Stir-Fried Liver and Onions with Oyster Sauce
Stir-Fried Liver and Onions with Oyster Sauce might be just the main course you are searching for. Watching your figure? This gluten free and dairy free recipe has 213 calories, 15g of protein, and 13g of fat per serving. This recipe serves 4. This recipe covers 33% of your daily requirements of vitamins and minerals. From preparation to the plate, this recipe takes approximately 50 minutes. If you have shaoxing rice wine, oyster sauce, soy sauce, and a few other ingredients on hand, you can make it. To use up the onion you could follow this main course with the Candy Corn Cupcakes as a dessert.
Instructions
Combine oyster sauce, soy sauce, wine, and cornstarch in a small bowl and whisk with a fork to combine. Set aside.
Heat the oil in a wok over high heat until smoking.
Add the liver and stir-fry until the firm but interior is still very pink, 60 to 90 seconds.
Remove the liver with a slotted spoon and transfer to a paper towel-lined plate.
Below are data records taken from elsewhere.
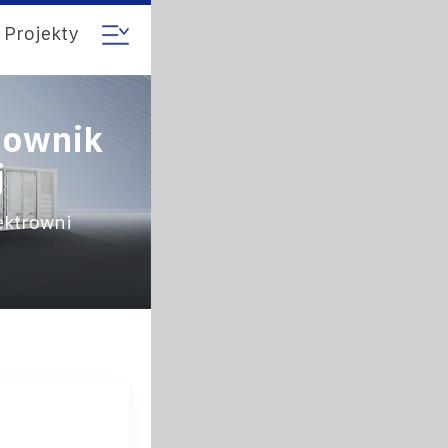
Projekty
lownik
j
lektrowni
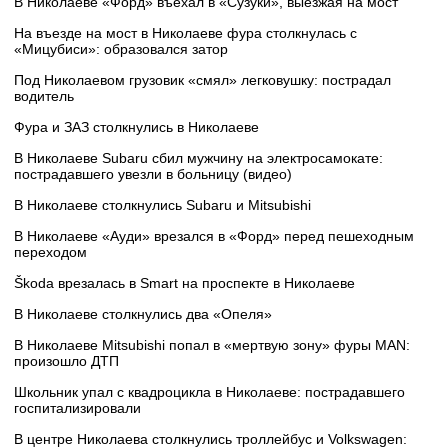
В Николаеве «Форд» въехал в «Сузуки», выезжая на мост
На въезде на мост в Николаеве фура столкнулась с
«Мицубиси»: образовался затор
Под Николаевом грузовик «смял» легковушку: пострадал
водитель
Фура и ЗАЗ столкнулись в Николаеве
В Николаеве Subaru сбил мужчину на электросамокате:
пострадавшего увезли в больницу (видео)
В Николаеве столкнулись Subaru и Mitsubishi
В Николаеве «Ауди» врезался в «Форд» перед пешеходным
переходом
Škoda врезалась в Smart на проспекте в Николаеве
В Николаеве столкнулись два «Опеля»
В Николаеве Mitsubishi попал в «мертвую зону» фуры MAN:
произошло ДТП
Школьник упал с квадроцикла в Николаеве: пострадавшего
госпитализировали
В центре Николаева столкнулись троллейбус и Volkswagen:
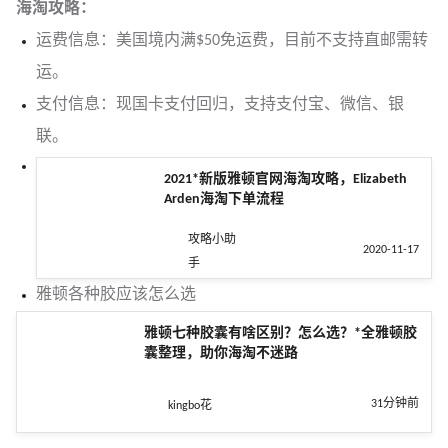
海淘攻略：
运费信息：美国境内满$50免运费，目前不支持直邮需转
运。
支付信息：现国卡支付回归，支持支付宝、微信、银
联。
2021*新版雅顿官网海淘攻略，Elizabeth
Arden海淘下单流程
攻略小助
2020-11-17
手
雅顿各种胶应该怎么选
雅顿七种胶囊有啥区别？怎么选？*全雅顿胶
囊整理，助你海淘不迷路
31分钟前
kingbo花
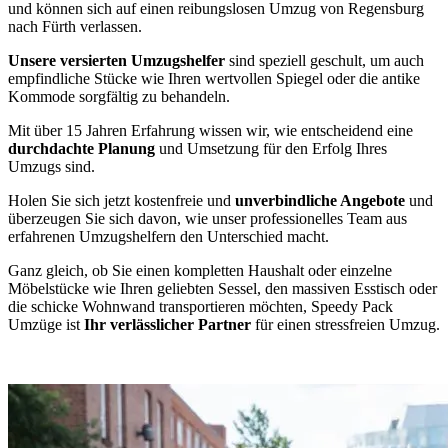
und können sich auf einen reibungslosen Umzug von Regensburg
nach Fürth verlassen.
Unsere versierten Umzugshelfer
sind speziell geschult, um auch
empfindliche Stücke wie Ihren wertvollen Spiegel oder die antike
Kommode sorgfältig zu behandeln.
Mit über 15 Jahren Erfahrung wissen wir, wie entscheidend eine
durchdachte Planung
und Umsetzung für den Erfolg Ihres
Umzugs sind.
Holen Sie sich jetzt kostenfreie und
unverbindliche Angebote
und
überzeugen Sie sich davon, wie unser professionelles Team aus
erfahrenen Umzugshelfern den Unterschied macht.
Ganz gleich, ob Sie einen kompletten Haushalt oder einzelne
Möbelstücke wie Ihren geliebten Sessel, den massiven Esstisch oder
die schicke Wohnwand transportieren möchten, Speedy Pack
Umzüge ist
Ihr verlässlicher Partner
für einen stressfreien Umzug.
Set aside.
Add the scallions and ginger, and stir-fry until fragrant, about 30 seconds.
Add the onions reduce heat to medium, and continue to stir-fry until the onions are soft and slightly caramelized, 5 to 7 minutes.
Return liver to wok and add sauce mixture. Stir-fry rapidly to prevent the cornstarch from clumping. Stir-fry the liver until the interior is still pink but no longer rare, about 20 seconds longer.
Remove from heat and serve immediately.